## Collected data
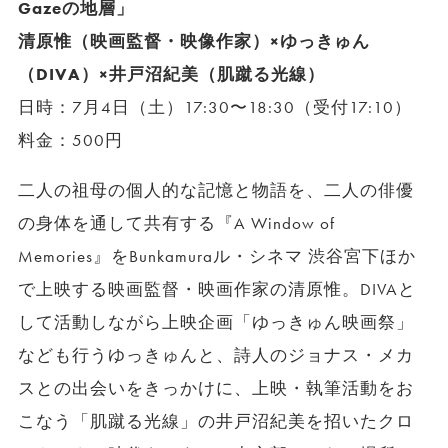
Gazeの地層」
清原惟（映画監督・映像作家）×ゆっきゅん
（DIVA）×井戸沼紀美（肌蹴る光線）
日時：7月4日（土）17:30〜18:30（受付17:10）
料金：500円
二人の祖母の個人的な記憶と物語を、二人の俳優
の身体を通して共有する『A Window of
Memories』をBunkamuraル・シネマ 渋谷宮下ほか
で上映する映画監督・映画作家の清原惟。DIVAと
して活動しながら上映企画「ゆっきゅん映画祭」
なども行うゆっきゅんと、詩人のジョナス・メカ
スとの出会いをきっかけに、上映・執筆活動をお
こなう「肌蹴る光線」の井戸沼紀美を招いたクロ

## Requirement
Search the entries for "肌蹴る光線" and show every line that has it.

## Answer for this exercise
（DIVA）×井戸沼紀美（肌蹴る光線）
こなう「肌蹴る光線」の井戸沼紀美を招いたクロ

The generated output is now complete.